Cryptocurrencies or Cryptoassets - you may have heard of Bitcoin, but how about Dash or Ripple? People are buying and selling cryptoassets every day, but what are they and what are the tax implications? 

This relatively new asset has risen to such prominence that some companies now accept them as payment for goods and services, and with Facebook to launch ‘Libra’ in 2020 supported by Mastercard and Visa*, it looks like cryptocurrencies are here to stay.

People are buying and selling cryptoassets every day, but what are they?   

Cryptoassets are cryptographically secured digital representations of value or contractual rights that can be:

  • transferred
  • stored
  • traded electronically

Cryptoassets are not a recognised currency like Sterling, Dollar or Euro. They are held in digital form, so they are ‘intangible’ assets and each unit holds a certain value dependent on the market; however, they are not similar to shares, in the sense that holding these digital assets does not give you partial ownership of a ‘bigger’ asset, e.g. a company where you may have voting rights and receive dividends.
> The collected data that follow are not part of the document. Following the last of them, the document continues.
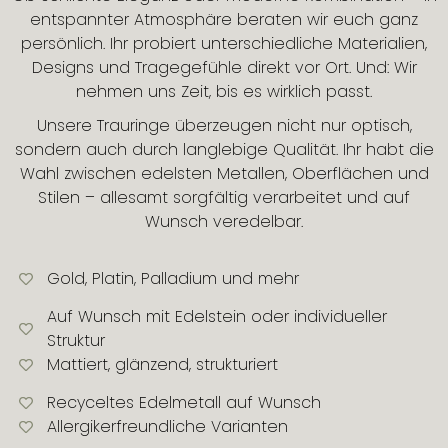
entspannter Atmosphäre beraten wir euch ganz
persönlich. Ihr probiert unterschiedliche Materialien,
Designs und Tragegefühle direkt vor Ort. Und: Wir
nehmen uns Zeit, bis es wirklich passt.
Unsere Trauringe überzeugen nicht nur optisch,
sondern auch durch langlebige Qualität. Ihr habt die
Wahl zwischen edelsten Metallen, Oberflächen und
Stilen – allesamt sorgfältig verarbeitet und auf
Wunsch veredelbar.
Gold, Platin, Palladium und mehr
Auf Wunsch mit Edelstein oder individueller
Struktur
Mattiert, glänzend, strukturiert
Recyceltes Edelmetall auf Wunsch
Allergikerfreundliche Varianten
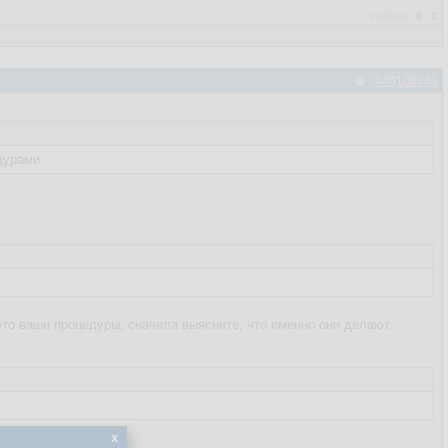
Рейтинг:
0
/
0
#40108861
едурами
ли это ваши процедуры, сначала выясните, что именно они делают.
x
и даже больше.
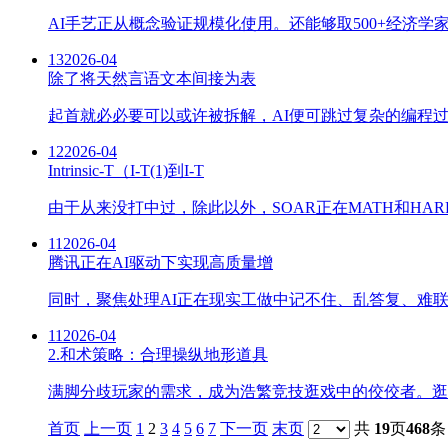
AI手艺正从概念验证规模化使用。还能够取500+经济学
13
2026-04
除了将天然言语文本间接为表
起首就必必要可以或许被拆解，AI便可跳过复杂的编程过
12
2026-04
Intrinsic-T（I-T(1)到I-T
由于从来没打中过，除此以外，SOAR正在MATH和HARP Fa
11
2026-04
腾讯正在AI驱动下实现高质量增
同时，聚焦处理AI正在现实工做中记不住、乱答复、难联
11
2026-04
2.和术策略：合理操纵地形道具
满脚分歧玩家的需求，成为浩繁竞技逛戏中的佼佼者。逛
首页
上一页
1
2
3
4
5
6
7
下一页
末页
共
19
页
468
条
Importantly, the question that we must ask ourselves about cryptocurrencies is which taxes apply when we sell these assets for a gain and, more importantly, how much tax do we have to pay the Exchequer!

Currently, there is no formal guidance as cryptoassets are not mentioned in the tax legislation.  So where does that leave us? Fortunately, HMRC have provided some limited guidance on this matter.  Although this is not as authoritative as legislation, it does try to apply principles that are well-established in other areas. 

HMRC’s current view on what taxes apply is summarised below. It is only a matter of time though before cryptocurrencies make their way into the legislation, so watch this space! 

Main things to consider when it comes to tax…

Income Tax

HMRC will tax cryptoassets based on the pattern of your activity. If you buy and sell cryptoassets frequently, HMRC will likely consider this conduct a trade, therefore Income Tax will be applied to any trading profits you gain.

Capital Gains Tax

For the majority, buying and selling cryptoassets will normally amount to investment activity (rather than a trade of dealing in cryptoassets). Therefore, you’ll most likely pay Capital Gains Tax on any gains you realise including those on an exchange of one type of cryptoasset for another.